This chapter includes the following articles.
Like many sectors in the country, construction has had more than its fair share of challenges in recent years. Yet in spite of the downside risks, the prospects for the building industry have not been brighter for decades. Continuation of new cities around Cairo, complete with offices and shopping malls, plans for 1m new affordable homes in the social housing segment, the expansion of the Suez Canal, the development of 75,000 sq km of land on either side of the canal for industry and myriad other infrastructure schemes are turning Egypt into a hive of activity. The ambitiousness underpinning the construction plans – as well as the country’s finances – is certainly impressive, but project delivery will be crucial in sustaining the momentum, particularly given the externalities, such as job creation, that the country’s construction sector provides. After a sharp decline in real estate activity in 2011, the market has bounced back and many companies should see full-year figures for 2014 return to pre-revolution levels.
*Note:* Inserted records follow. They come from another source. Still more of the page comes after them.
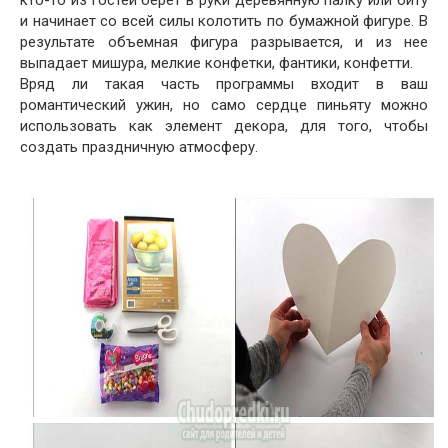
кто-то из гостей берет в руки деревянную палку или биту
и начинает со всей силы колотить по бумажной фигуре. В
результате объемная фигура разрывается, и из нее
выпадает мишура, мелкие конфетки, фантики, конфетти.
Вряд ли такая часть программы входит в ваш
романтический ужин, но само сердце пиньяту можно
использовать как элемент декора, для того, чтобы
создать праздничную атмосферу.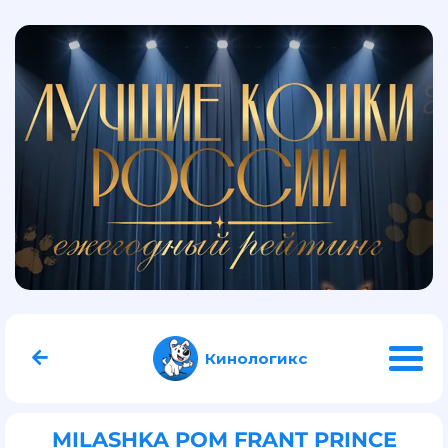
Кинологикс
MILASHKA POM FRANT PRINCE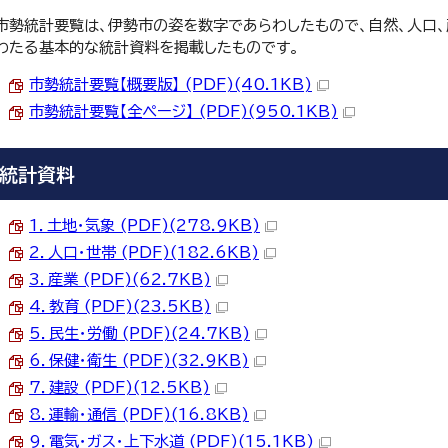
市勢統計要覧は、伊勢市の姿を数字であらわしたもので、自然、人口、
わたる基本的な統計資料を掲載したものです。
市勢統計要覧【概要版】 (PDF)(40.1KB)
市勢統計要覧【全ページ】 (PDF)(950.1KB)
統計資料
1．土地・気象 (PDF)(278.9KB)
2．人口・世帯 (PDF)(182.6KB)
3．産業 (PDF)(62.7KB)
4．教育 (PDF)(23.5KB)
5．民生・労働 (PDF)(24.7KB)
6．保健・衛生 (PDF)(32.9KB)
7．建設 (PDF)(12.5KB)
8．運輸・通信 (PDF)(16.8KB)
9．電気・ガス・上下水道 (PDF)(15.1KB)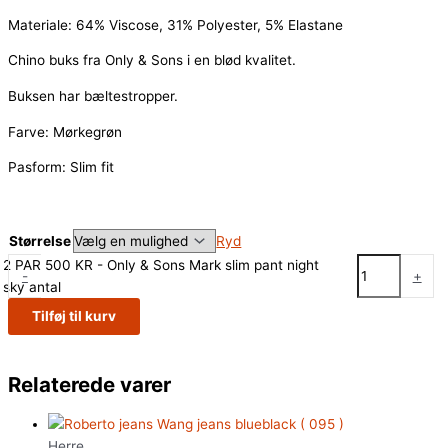
Materiale: 64% Viscose, 31% Polyester, 5% Elastane
Chino buks fra Only & Sons i en blød kvalitet.
Buksen har bæltestropper.
Farve: Mørkegrøn
Pasform: Slim fit
Størrelse
Ryd
2 PAR 500 KR - Only & Sons Mark slim pant night
-
+
sky antal
Tilføj til kurv
Relaterede varer
Herre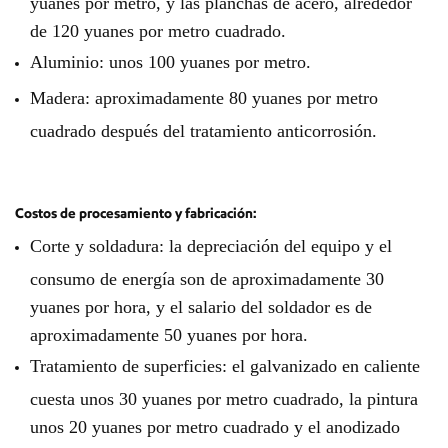
yuanes por metro, y las planchas de acero, alrededor
de 120 yuanes por metro cuadrado.
Aluminio: unos 100 yuanes por metro.
Madera: aproximadamente 80 yuanes por metro
cuadrado después del tratamiento anticorrosión.
Costos de procesamiento y fabricación:
Corte y soldadura: la depreciación del equipo y el
consumo de energía son de aproximadamente 30
yuanes por hora, y el salario del soldador es de
aproximadamente 50 yuanes por hora.
Tratamiento de superficies: el galvanizado en caliente
cuesta unos 30 yuanes por metro cuadrado, la pintura
unos 20 yuanes por metro cuadrado y el anodizado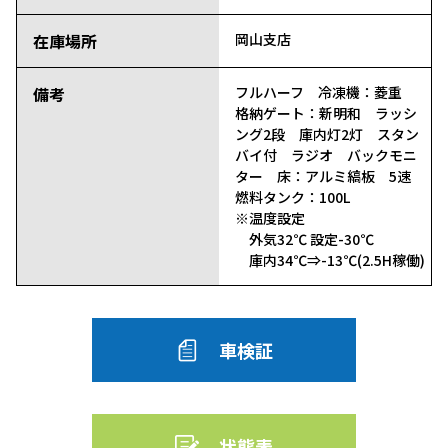
在庫場所
岡山支店
備考
フルハーフ 冷凍機：菱重
格納ゲート：新明和 ラッシ
ング2段 庫内灯2灯 スタン
バイ付 ラジオ バックモニ
ター 床：アルミ縞板 5速
燃料タンク：100L
※温度設定
外気32℃ 設定-30℃
庫内34℃⇒-13℃(2.5H稼働)
車検証
状態表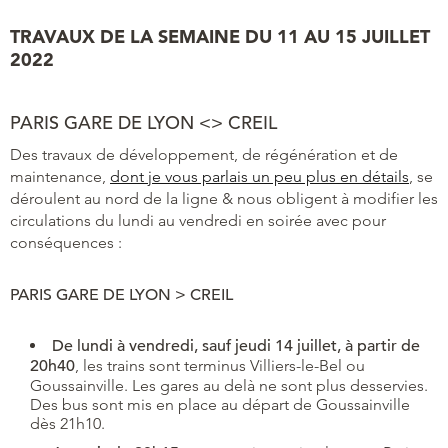
TRAVAUX DE LA SEMAINE DU 11 AU 15 JUILLET
2022
PARIS GARE DE LYON <> CREIL
Des travaux de développement, de régénération et de
maintenance,
dont je vous parlais un peu plus en détails
, se
déroulent au nord de la ligne & nous obligent à modifier les
circulations du lundi au vendredi en soirée avec pour
conséquences :
PARIS GARE DE LYON > CREIL
De lundi à vendredi, sauf jeudi 14 juillet, à partir de
20h40
, les trains sont terminus Villiers-le-Bel ou
Goussainville. Les gares au delà ne sont plus desservies.
Des bus sont mis en place au départ de Goussainville
dès 21h10.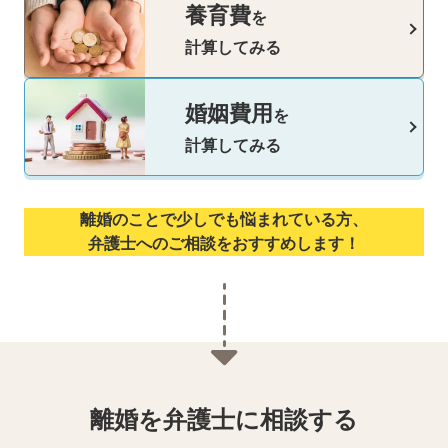
養育費
を
計算してみる
婚姻費用
を
計算してみる
離婚のことで少しでも悩まれている方、
弁護士へのご相談をおすすめします！
離婚を弁護士に相談する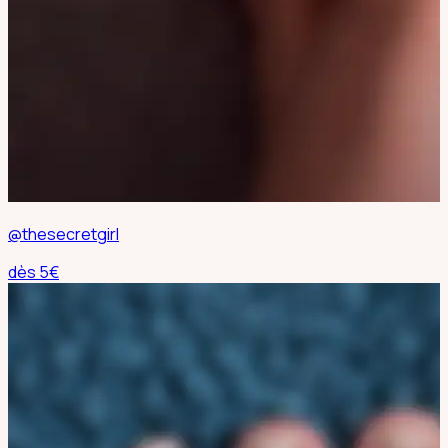
@thesecretgirl
dès
5
€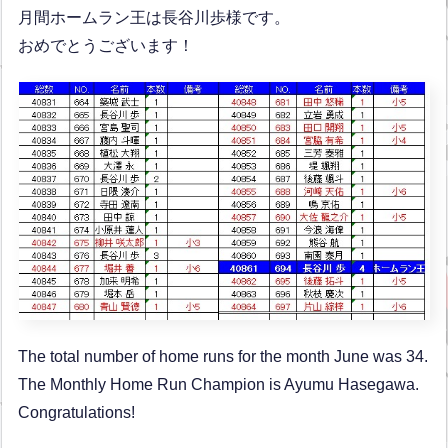
月間ホームラン王は長谷川歩様です。
おめでとうございます！
The total number of home runs for the month June was 34.
The Monthly Home Run Champion is Ayumu Hasegawa.
Congratulations!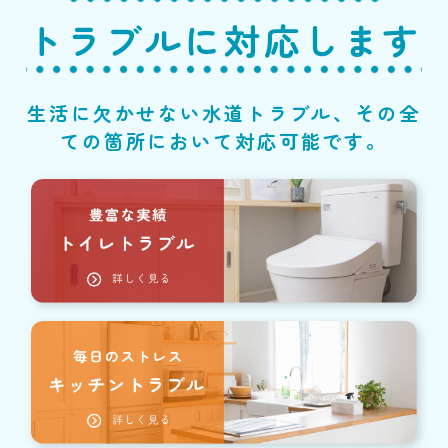
トラブルに対応します
生活に欠かせない水道トラブル、その全
ての箇所において対応可能です。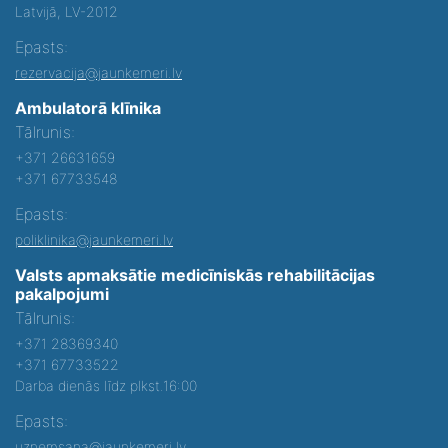
Latvijā, LV-2012
Epasts:
rezervacija@jaunkemeri.lv
Ambulatorā klīnika
Tālrunis:
+371 26631659
+371 67733548
Epasts:
poliklinika@jaunkemeri.lv
Valsts apmaksātie medicīniskās rehabilitācijas
pakalpojumi
Tālrunis:
+371 28369340
+371 67733522
Darba dienās līdz plkst.16:00
Epasts:
uznemsana@jaunkemeri.lv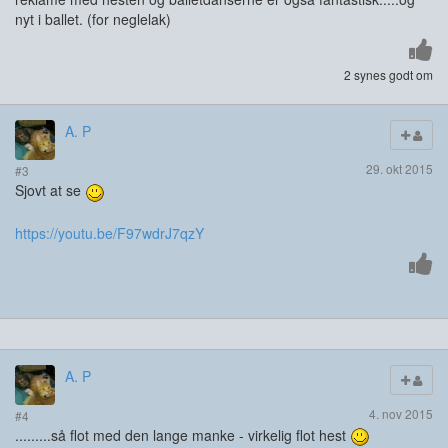
nyt i ballet. (for neglelak)
2 synes godt om
A. P
29. okt 2015
#3
Sjovt at se
https://youtu.be/F97wdrJ7qzY
A. P
4. nov 2015
#4
.........så flot med den lange manke - virkelig flot hest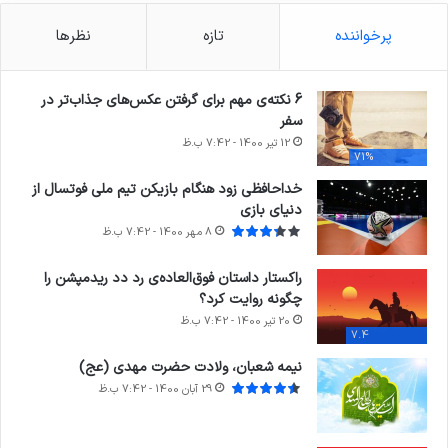
پرخواننده
تازه
نظرها
6 نکته‌ی مهم برای گرفتن عکس‌های جذاب‌تر در
سفر
12 تیر 1400 - 7:42 ب.ظ
71%
خداحافظی زود هنگام بازیکن تیم ملی فوتسال از
دنیای بازی
8 مهر 1400 - 7:42 ب.ظ
راکستار داستان فوق‌العاده‌ی رد دد ریدمپشن را
چگونه روایت کرد؟
20 تیر 1400 - 7:42 ب.ظ
7.4
نیمه شعبان، ولادت حضرت مهدی (عج)
29 آبان 1400 - 7:42 ب.ظ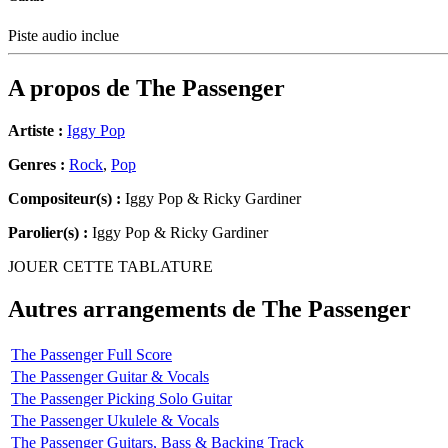
Piste audio inclue
A propos de
The Passenger
Artiste :
Iggy Pop
Genres :
Rock
,
Pop
Compositeur(s) :
Iggy Pop & Ricky Gardiner
Parolier(s) :
Iggy Pop & Ricky Gardiner
JOUER CETTE TABLATURE
Autres arrangements de
The Passenger
The Passenger Full Score
The Passenger Guitar & Vocals
The Passenger Picking Solo Guitar
The Passenger Ukulele & Vocals
The Passenger Guitars, Bass & Backing Track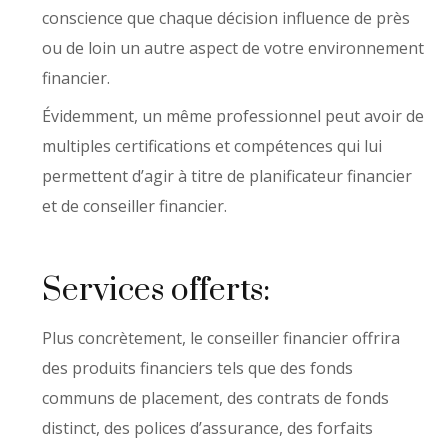
conscience que chaque décision influence de près
ou de loin un autre aspect de votre environnement
financier.
Évidemment, un même professionnel peut avoir de
multiples certifications et compétences qui lui
permettent d’agir à titre de planificateur financier
et de conseiller financier.
Services offerts:
Plus concrètement, le conseiller financier offrira
des produits financiers tels que des fonds
communs de placement, des contrats de fonds
distinct, des polices d’assurance, des forfaits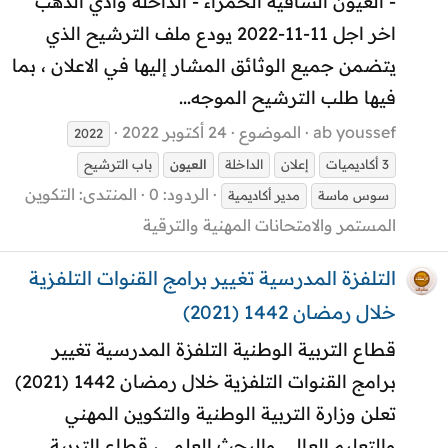
- العيون الساقية الحمراء - الداخلة وادي الذهب
اخر اجل 11-11-2022 يودع ملف الترشيح الذي
يتضمن جميع الوثائق المشار إليها في الاعلان ، بما
فيها طلب الترشيح الموجه...
ab youssef
الموضوع
24 أكتوبر 2022
2022
3 أكاديميات
إعلان
الداخلة
العيون
باب الترشيح
الردود: 0
المنتدى:
التكوين
سوس ماسة
مدير أكاديمية
المستمر والامتحانات المهنية والترقية
التلفزة المدرسية تغيير برامج القنوات التلفزية
خلال رمضان 1442 (2021)
قطاع التربية الوطنية التلفزة المدرسية تغيير
برامج القنوات التلفزية خلال رمضان 1442 (2021)
تعلن وزارة التربية الوطنية والتكوين المهني
والتعليم العالي والبحث العلمي، قطاع التربية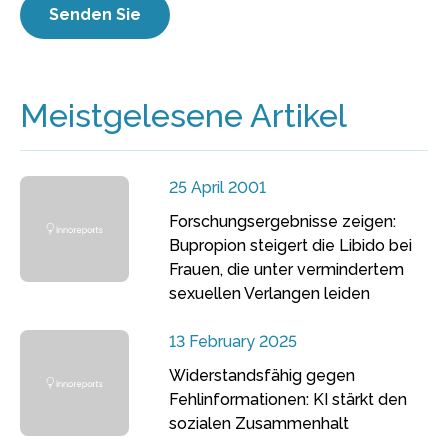
Meistgelesene Artikel
25 April 2001
Forschungsergebnisse zeigen:
Bupropion steigert die Libido bei
Frauen, die unter vermindertem
sexuellen Verlangen leiden
13 February 2025
Widerstandsfähig gegen
Fehlinformationen: KI stärkt den
sozialen Zusammenhalt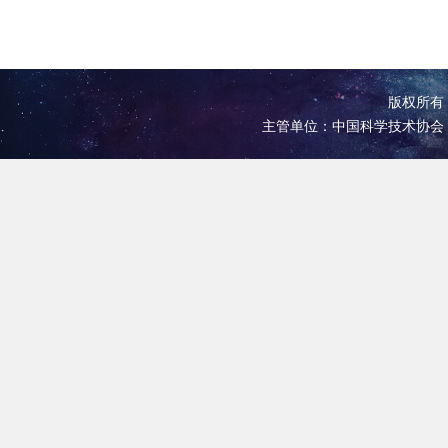
版权所有 
主管单位：中国科学技术协会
The residential market was the strongest-performing sector in Cairo in the third quarter of 2014, with sales recovering ahead of rents in most locations as confidence returns. Going forward, the type and balance of future developments will almost certainly change to better meet the needs of a greater number of Egyptians. The 1m-home housing project could well see its completion date slip in face of the practicalities of producing so many units in an atmosphere where there is huge pressure on resources. Even so, with so many programmes being pushed by the government in all sectors of the economy, in a decade Egypt could look a very different country than that on display today.
This chapter contains interviews with Osama Bishai, CEO, Orascom Construction Industries and Iyad Malas, CEO, Majid Al Futtaim Holding.